Modificar la vida de alguna comunidad empieza por aprovecharse de sus necesidades básicas. Los refrescos siempre son la punta de lanza para colonizar los paladares. Cuento un episodio. En la realización de una investigación, en 2009 visité con otros colegas una comunidad del municipio de Copanatoyac, en la Montaña indígena de Guerrero. Ya esa localidad me llamó la atención que decenas de niñas y niños, de entre 8 y 12 años corrieran a sus hogares por la única calle llevando un paquete de seis o más refrescos en cada mano. Se desprendían desde un lugar donde estaba estacionado un camión repartidor. Cuando llegamos a la casa del representante de la comunidad le preguntamos cómo se podía comprar de un golpe, en un día, tanto refresco. Contestó: “No. No. No lo compramos. Lo están regalando. Es más, los representantes de la Coca Cola nos han pedido que los habitantes de este lugar nos pongamos de acuerdo para elegir a un santo para que sea nuestro patrón, para que año con año lo celebremos; que esta empresa nos surtirá vendiéndonos los refrescos ese día y todos los demás, a cambio de que tengan la venta exclusiva en esta comunidad. Ya casi acordamos qué santo vamos a adoptar. Tienen meses viniendo a

regalarnos camiones y camiones de refrescos”. Sin duda, la Coca ya había avanzado en la creación de la adicción a sus refrescos entre la comunidad; ahora estaban por monopolizar la adicción a su producto con graves consecuencias en la salud. Peor, porque la ingesta de la Coca trae consigo un conjunto de comida chatarra.

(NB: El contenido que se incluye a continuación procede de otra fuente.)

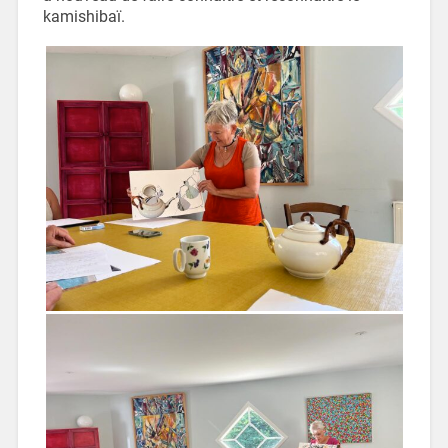
kamishibaï.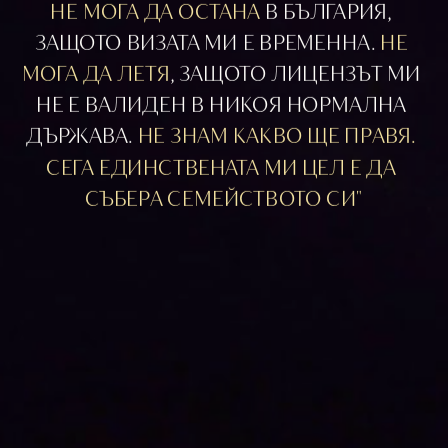
НЕ МОГА ДА ОСТАНА
 В БЪЛГАРИЯ, 
ЗАЩОТО ВИЗАТА МИ Е ВРЕМЕННА. 
НЕ 
МОГА ДА ЛЕТЯ
, ЗАЩОТО ЛИЦЕНЗЪТ МИ 
НЕ Е ВАЛИДЕН В НИКОЯ НОРМАЛНА 
ДЪРЖАВА. 
НЕ ЗНАМ КАКВО ЩЕ ПРАВЯ. 
СЕГА ЕДИНСТВЕНАТА МИ ЦЕЛ Е ДА 
СЪБЕРА СЕМЕЙСТВОТО СИ"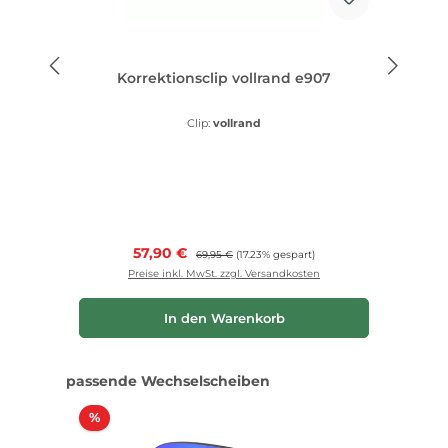
Korrektionsclip vollrand e907
Clip:
vollrand
Verkaufspreis:
57,90 €
Regulärer Preis:
69,95 €
(17.23% gespart)
Preise inkl. MwSt. zzgl. Versandkosten
In den Warenkorb
Produktgalerie überspringen
passende Wechselscheiben
Rabatt
%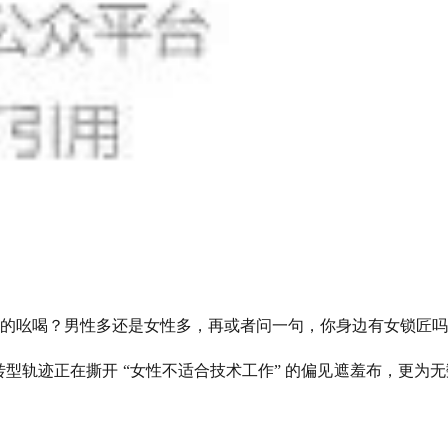
的吆喝？男性多还是女性多，再或者问一句，你身边有女锁匠吗
转型轨迹正在撕开 “女性不适合技术工作” 的偏见遮羞布，更为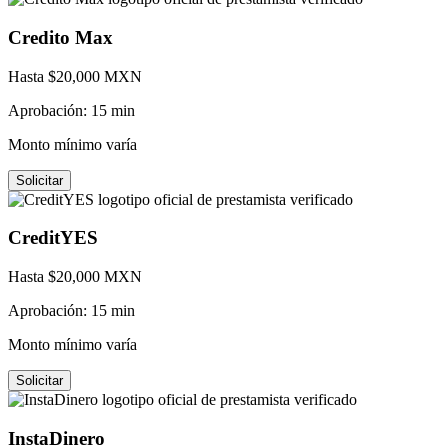
Credito Max
Hasta $
20,000
MXN
Aprobación:
15 min
Monto mínimo varía
Solicitar
CreditYES
Hasta $
20,000
MXN
Aprobación:
15 min
Monto mínimo varía
Solicitar
InstaDinero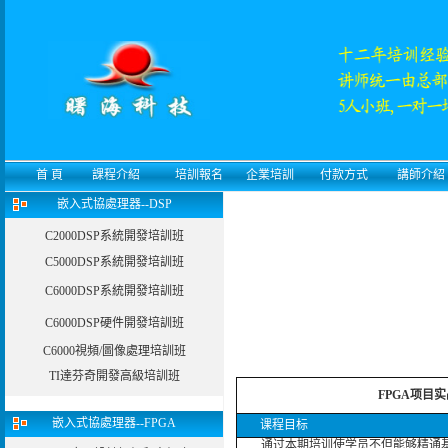
首 頁
課程介紹
培訓報名
企業培訓
付款方式
講師介紹
嵌入式協處理器--DSP
C2000DSP系統開發培訓班
C5000DSP系統開發培訓班
C6000DSP系統開發培訓班
C6000DSP硬件開發培訓班
C6000視頻/圖像處理培訓班
TI達芬奇開發高級培訓班
FPGA项目
嵌入式協處理器--FPGA
课程目标
通过本期培训使学员不但能够精通基于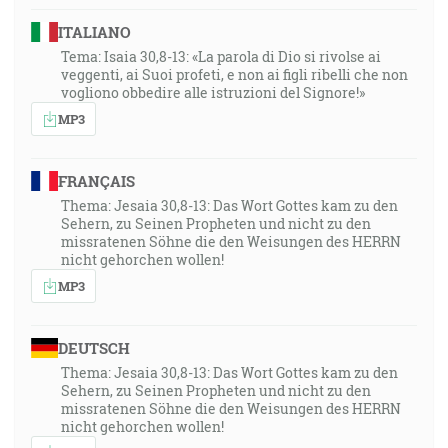
ITALIANO
Tema: Isaia 30,8-13: «La parola di Dio si rivolse ai
veggenti, ai Suoi profeti, e non ai figli ribelli che non
vogliono obbedire alle istruzioni del Signore!»
MP3
FRANÇAIS
Thema: Jesaia 30,8-13: Das Wort Gottes kam zu den
Sehern, zu Seinen Propheten und nicht zu den
missratenen Söhne die den Weisungen des HERRN
nicht gehorchen wollen!
MP3
DEUTSCH
Thema: Jesaia 30,8-13: Das Wort Gottes kam zu den
Sehern, zu Seinen Propheten und nicht zu den
missratenen Söhne die den Weisungen des HERRN
nicht gehorchen wollen!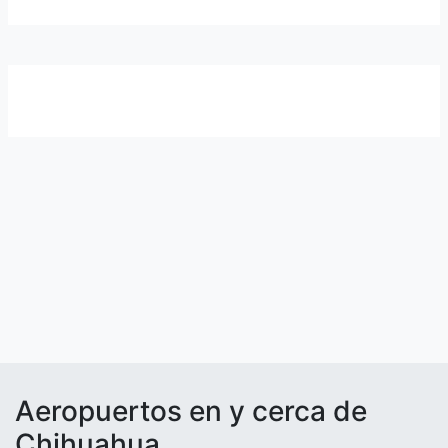
Aeropuertos en y cerca de
Chihuahua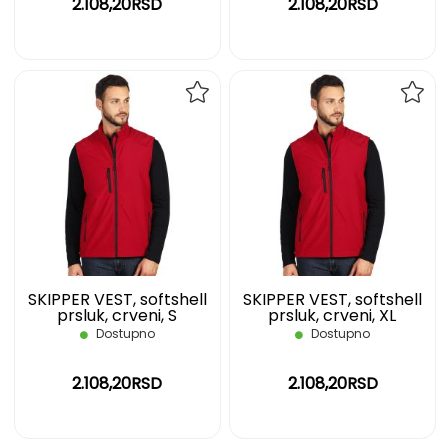
2.108,20RSD
2.108,20RSD
DODAJ
DOD
NA
NA
LISTU
LIST
ŽELJA
ŽELJ
SKIPPER VEST, softshell
SKIPPER VEST, softshell
prsluk, crveni, S
prsluk, crveni, XL
Dostupno
Dostupno
2.108,20RSD
2.108,20RSD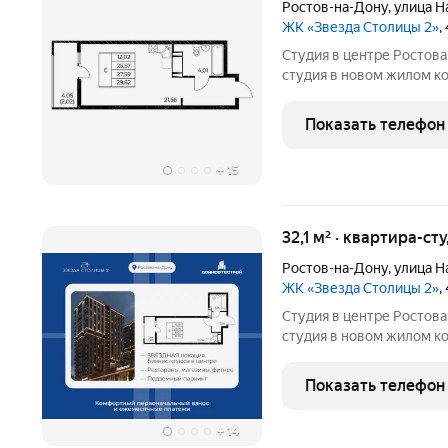
Ростов-на-Дону
,
улица Н
ЖК «Звезда Столицы 2»
,
Студия в центре Ростова ЖК «Звезда Столицы 2». Современна
студия в новом жилом компле
вариант как для жизни, так и для 
покупки: Рассрочка 0% без переплат на 6 месяцев; Семейная
Показать телефон
ипотека 5%
+
15
32,1 м² · квартира-ст
Ростов-на-Дону
,
улица Н
ЖК «Звезда Столицы 2»
,
Студия в центре Ростова ЖК «Звезда Столицы 2». Современна
студия в новом жилом компле
вариант как для жизни, так и для 
покупки: Рассрочка 0% без переплат на 6 месяцев; Семейная
Показать телефон
ипотека 5%
+
14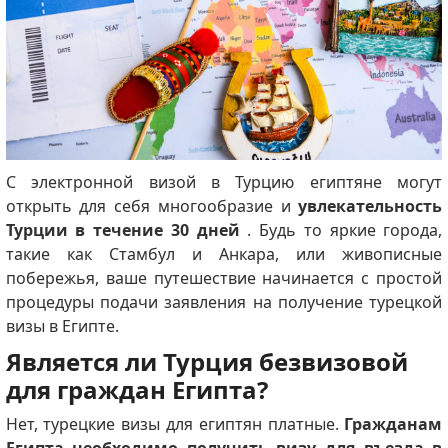
С электронной визой в Турцию египтяне могут
открыть для себя многообразие и
увлекательность
Турции в течение 30 дней
. Будь то яркие города,
такие как Стамбул и Анкара, или живописные
побережья, ваше путешествие начинается с простой
процедуры подачи заявления на получение турецкой
визы в Египте.
Является ли Турция безвизовой
для граждан Египта?
Нет, турецкие визы для египтян платные.
Гражданам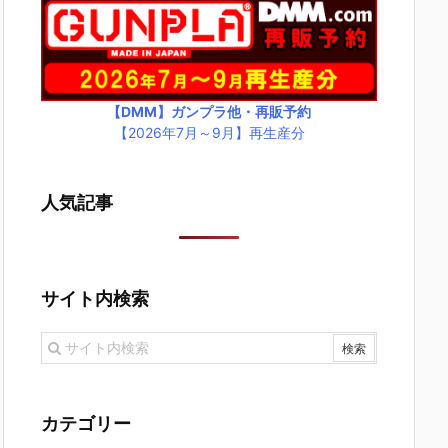
【DMM】ガンプラ他・再販予約
【2026年7月～9月】再生産分
人気記事
サイト内検索
カテゴリー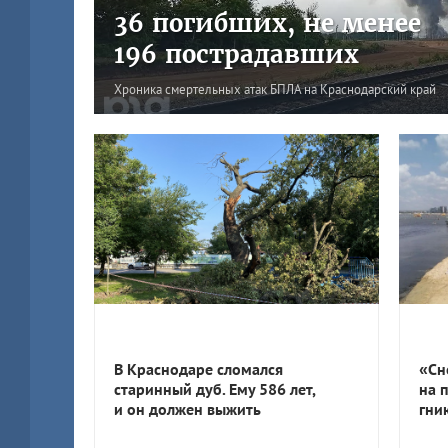
36 погибших, не менее
196 пострадавших
Хроника смертельных атак БПЛА на Краснодарский край
В Краснодаре сломался
«Сн
старинный дуб. Ему 586 лет,
на 
и он должен выжить
гни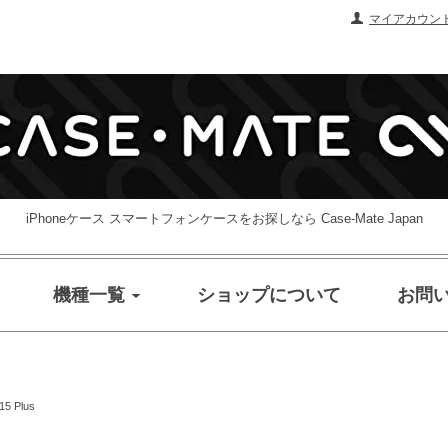
マイアカウン
iPhoneケース スマートフォンケースをお探しなら Case-Mate Japan
機種一覧
ショップについて
お問
15 Plus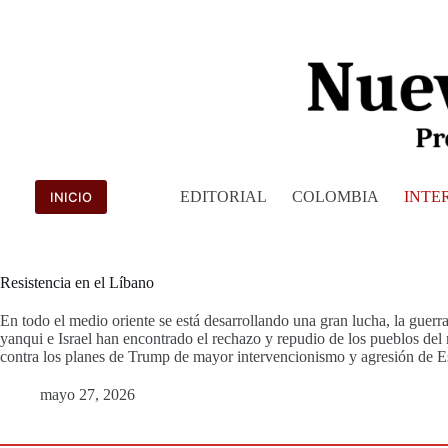
Saltar
al
contenido
EDITORIAL
COLOMBIA
INTE
INICIO
Resistencia en el Líbano
En todo el medio oriente se está desarrollando una gran lucha, la guerr
yanqui e Israel han encontrado el rechazo y repudio de los pueblos del m
contra los planes de Trump de mayor intervencionismo y agresión de E
mayo 27, 2026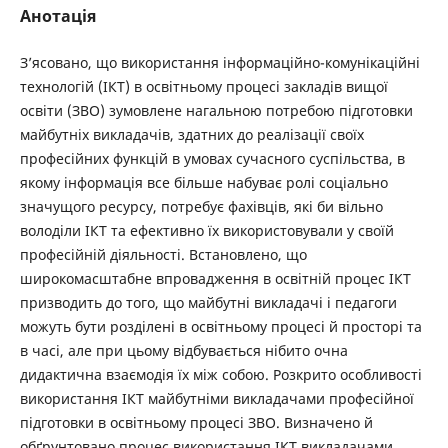
Анотація
З’ясовано, що використання інформаційно-комунікаційні
технологій (ІКТ) в освітньому процесі закладів вищої
освіти (ЗВО) зумовлене нагальною потребою підготовки
майбутніх викладачів, здатних до реалізації своїх
професійних функцій в умовах сучасного суспільства, в
якому інформація все більше набуває ролі соціально
значущого ресурсу, потребує фахівців, які би вільно
володіли ІКТ та ефективно їх використовували у своїй
професійній діяльності. Встановлено, що
широкомасштабне впровадження в освітній процес ІКТ
призводить до того, що майбутні викладачі і педагоги
можуть бути розділені в освітньому процесі й просторі та
в часі, але при цьому відбувається нібито очна
дидактична взаємодія їх між собою. Розкрито особливості
використання ІКТ майбутніми викладачами професійної
підготовки в освітньому процесі ЗВО. Визначено й
обґрунтовано процес використання ІКТ викладачами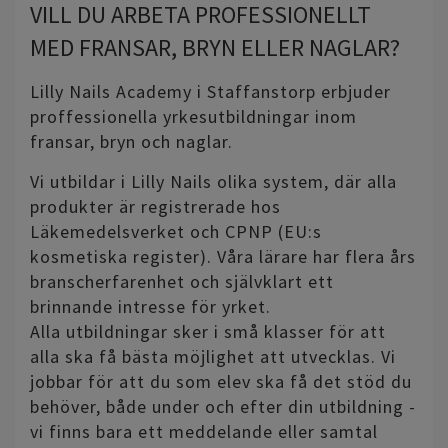
VILL DU ARBETA PROFESSIONELLT
MED FRANSAR, BRYN ELLER NAGLAR?
Lilly Nails Academy i Staffanstorp erbjuder
proffessionella yrkesutbildningar inom
fransar, bryn och naglar.
Vi utbildar i Lilly Nails olika system, där alla
produkter är registrerade hos
Läkemedelsverket och CPNP (EU:s
kosmetiska register). Våra lärare har flera års
branscherfarenhet och självklart ett
brinnande intresse för yrket.
Alla utbildningar sker i små klasser för att
alla ska få bästa möjlighet att utvecklas. Vi
jobbar för att du som elev ska få det stöd du
behöver, både under och efter din utbildning -
vi finns bara ett meddelande eller samtal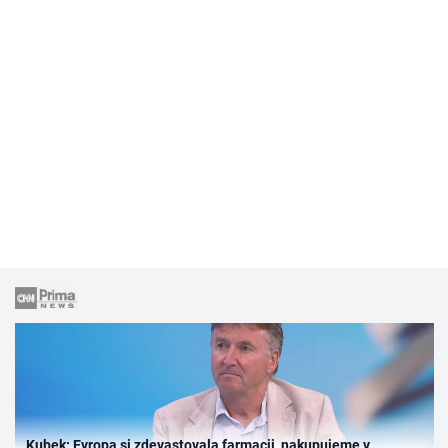
Kubek: Evropa si zdevastovala farmacii, nakupujeme v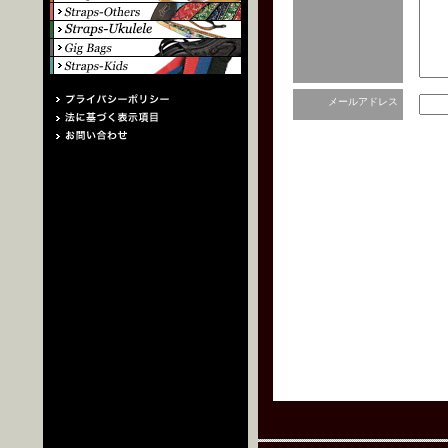
メールアドレス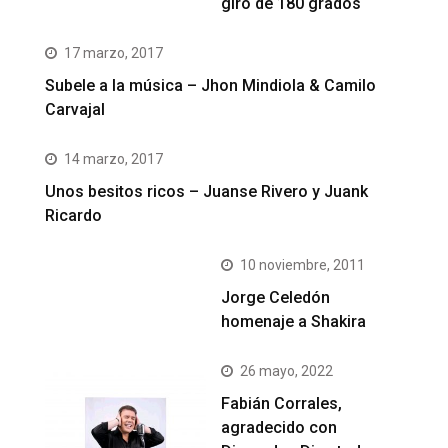
giro de 180 grados
17 marzo, 2017
Subele a la música – Jhon Mindiola & Camilo
Carvajal
14 marzo, 2017
Unos besitos ricos – Juanse Rivero y Juank
Ricardo
10 noviembre, 2011
Jorge Celedón
homenaje a Shakira
26 mayo, 2022
Fabián Corrales,
agradecido con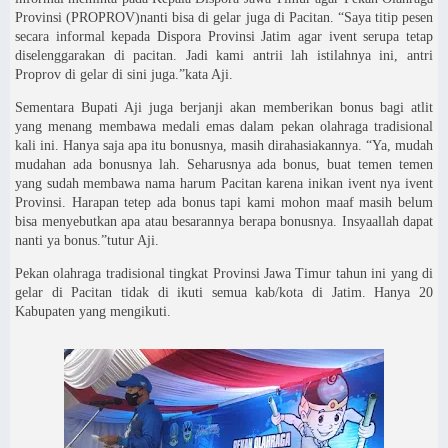
Provinsi (PROPROV)nanti bisa di gelar juga di Pacitan. “Saya titip pesen
secara informal kepada Dispora Provinsi Jatim agar ivent serupa tetap
diselenggarakan di pacitan. Jadi kami antrii lah istilahnya ini, antri
Proprov di gelar di sini juga.”kata Aji.
Sementara Bupati Aji juga berjanji akan memberikan bonus bagi atlit
yang menang membawa medali emas dalam pekan olahraga tradisional
kali ini. Hanya saja apa itu bonusnya, masih dirahasiakannya. “Ya, mudah
mudahan ada bonusnya lah. Seharusnya ada bonus, buat temen temen
yang sudah membawa nama harum Pacitan karena inikan ivent nya ivent
Provinsi. Harapan tetep ada bonus tapi kami mohon maaf masih belum
bisa menyebutkan apa atau besarannya berapa bonusnya. Insyaallah dapat
nanti ya bonus.”tutur Aji.
Pekan olahraga tradisional tingkat Provinsi Jawa Timur tahun ini yang di
gelar di Pacitan tidak di ikuti semua kab/kota di Jatim. Hanya 20
Kabupaten yang mengikuti.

Desde la apertura comercial indiscriminada no solo se abrieron más supermercados extranjeros donde se venden productos extranjeros, también se establecieron en México cadenas de restaurantes de comida rápida, ahora también de franquicia china, sudcoreana y tailandesa. Entrado el siglo XXI estas cadenas de comercio y alimentos, nacionales y extranjeras, se introdujeron aún más lejos, en pequeñas poblaciones y ciudades, alterándolo todo; conspirando contra nuestra dieta autóctona, contra nuestra salud y cultura. Viene el Covid-19 y el mexicano no tiene defensas en su organismo por la diabetes, la obesidad y el cáncer. ¿Y la Coca, la Pepsi, los supermercados y toda su comida chatarra? Nada. Son los que siguen vendiendo lo mismo en plena pandemia gracias al libre comercio.

Un craso error dejar que extraños se metan hasta tu cocina.

 

* Ex director de la Escuela de Economía de la Universidad Autónoma de Guerrero.